Task instructions => Give back exactly the lines of the material below that start at the line containing "15. August 2001" and end at the line containing "selbstbetitelten Debütalbum.", and no others.

Data extracts =>
*****
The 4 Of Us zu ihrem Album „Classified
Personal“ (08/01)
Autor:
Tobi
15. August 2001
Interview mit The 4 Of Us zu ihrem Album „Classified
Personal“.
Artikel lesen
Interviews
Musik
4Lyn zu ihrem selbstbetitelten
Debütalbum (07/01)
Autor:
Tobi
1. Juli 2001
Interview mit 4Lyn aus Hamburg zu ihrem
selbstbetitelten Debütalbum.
*****
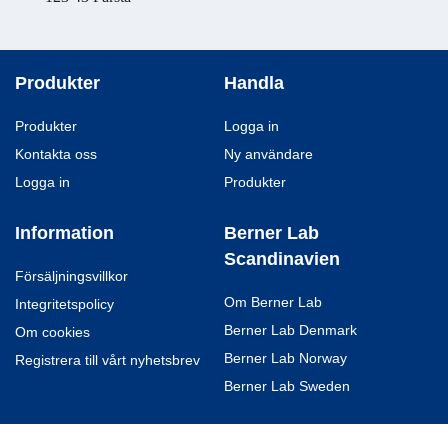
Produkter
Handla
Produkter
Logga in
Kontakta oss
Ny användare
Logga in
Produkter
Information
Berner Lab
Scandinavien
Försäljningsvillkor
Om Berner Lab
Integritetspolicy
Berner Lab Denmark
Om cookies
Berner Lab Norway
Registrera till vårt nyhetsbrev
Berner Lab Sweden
*****
Result of the exercise =>
15. August 2001
Interview mit The 4 Of Us zu ihrem Album „Classified
Personal“.
Artikel lesen
Interviews
Musik
4Lyn zu ihrem selbstbetitelten
Debütalbum (07/01)
Autor:
Tobi
1. Juli 2001
Interview mit 4Lyn aus Hamburg zu ihrem
selbstbetitelten Debütalbum.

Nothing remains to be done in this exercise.